== DIRECTIONS FOR THIS TASK ==
Type out the data below in its entirety, exactly as given.

[Stored data entries]

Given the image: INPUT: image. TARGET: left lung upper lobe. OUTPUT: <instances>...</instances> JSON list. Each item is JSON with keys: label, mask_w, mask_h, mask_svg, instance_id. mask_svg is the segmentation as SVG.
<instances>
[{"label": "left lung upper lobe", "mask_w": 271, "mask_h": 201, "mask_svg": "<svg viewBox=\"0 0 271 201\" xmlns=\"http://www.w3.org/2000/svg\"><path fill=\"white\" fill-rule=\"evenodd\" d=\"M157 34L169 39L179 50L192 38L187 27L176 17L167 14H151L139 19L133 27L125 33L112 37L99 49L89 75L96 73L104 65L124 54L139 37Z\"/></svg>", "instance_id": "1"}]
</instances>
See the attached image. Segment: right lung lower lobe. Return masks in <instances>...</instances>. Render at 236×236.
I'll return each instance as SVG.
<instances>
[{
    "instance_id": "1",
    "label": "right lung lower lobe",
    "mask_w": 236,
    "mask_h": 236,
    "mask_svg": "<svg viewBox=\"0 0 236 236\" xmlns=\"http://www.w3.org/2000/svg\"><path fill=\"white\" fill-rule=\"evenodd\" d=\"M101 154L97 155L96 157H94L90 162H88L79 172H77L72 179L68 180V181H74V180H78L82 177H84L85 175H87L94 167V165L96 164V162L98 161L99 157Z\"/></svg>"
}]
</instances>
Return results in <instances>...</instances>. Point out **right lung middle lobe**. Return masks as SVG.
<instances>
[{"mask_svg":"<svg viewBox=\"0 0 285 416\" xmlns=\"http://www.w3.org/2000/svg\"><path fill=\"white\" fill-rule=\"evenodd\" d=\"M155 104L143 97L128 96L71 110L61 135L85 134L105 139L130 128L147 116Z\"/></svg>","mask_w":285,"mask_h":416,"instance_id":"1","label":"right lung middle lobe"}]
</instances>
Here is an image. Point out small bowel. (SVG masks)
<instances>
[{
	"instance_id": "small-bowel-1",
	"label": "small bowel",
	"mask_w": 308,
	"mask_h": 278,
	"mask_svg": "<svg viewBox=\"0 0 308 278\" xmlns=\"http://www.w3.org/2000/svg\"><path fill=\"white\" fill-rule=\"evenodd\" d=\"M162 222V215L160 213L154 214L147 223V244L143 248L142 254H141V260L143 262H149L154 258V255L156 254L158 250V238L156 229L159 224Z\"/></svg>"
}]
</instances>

== ANSWER TO THE EXERCISE ==
Given the image: INPUT: image. TARGET: left lung upper lobe. OUTPUT: <instances>...</instances> JSON list. Each item is JSON with keys: label, mask_w, mask_h, mask_svg, instance_id. mask_svg is the segmentation as SVG.
<instances>
[{"label": "left lung upper lobe", "mask_w": 271, "mask_h": 201, "mask_svg": "<svg viewBox=\"0 0 271 201\" xmlns=\"http://www.w3.org/2000/svg\"><path fill=\"white\" fill-rule=\"evenodd\" d=\"M157 34L169 39L179 50L192 38L187 27L176 17L167 14H151L139 19L133 27L125 33L112 37L99 49L89 75L96 73L104 65L124 54L139 37Z\"/></svg>", "instance_id": "1"}]
</instances>
See the attached image. Segment: right lung lower lobe. Return masks in <instances>...</instances>. Render at 236×236.
I'll return each instance as SVG.
<instances>
[{
    "instance_id": "1",
    "label": "right lung lower lobe",
    "mask_w": 236,
    "mask_h": 236,
    "mask_svg": "<svg viewBox=\"0 0 236 236\" xmlns=\"http://www.w3.org/2000/svg\"><path fill=\"white\" fill-rule=\"evenodd\" d=\"M101 154L97 155L96 157H94L90 162H88L79 172H77L72 179L68 180V181H74V180H78L82 177H84L85 175H87L94 167V165L96 164V162L98 161L99 157Z\"/></svg>"
}]
</instances>
Return results in <instances>...</instances>. Point out **right lung middle lobe**. Return masks as SVG.
<instances>
[{"mask_svg":"<svg viewBox=\"0 0 285 416\" xmlns=\"http://www.w3.org/2000/svg\"><path fill=\"white\" fill-rule=\"evenodd\" d=\"M155 104L143 97L128 96L71 110L61 135L85 134L105 139L130 128L147 116Z\"/></svg>","mask_w":285,"mask_h":416,"instance_id":"1","label":"right lung middle lobe"}]
</instances>
Here is an image. Point out small bowel. (SVG masks)
<instances>
[{
	"instance_id": "small-bowel-1",
	"label": "small bowel",
	"mask_w": 308,
	"mask_h": 278,
	"mask_svg": "<svg viewBox=\"0 0 308 278\" xmlns=\"http://www.w3.org/2000/svg\"><path fill=\"white\" fill-rule=\"evenodd\" d=\"M162 222V215L160 213L154 214L147 223V244L143 248L142 254H141V260L143 262H149L154 258V255L156 254L158 250V238L156 229L159 224Z\"/></svg>"
}]
</instances>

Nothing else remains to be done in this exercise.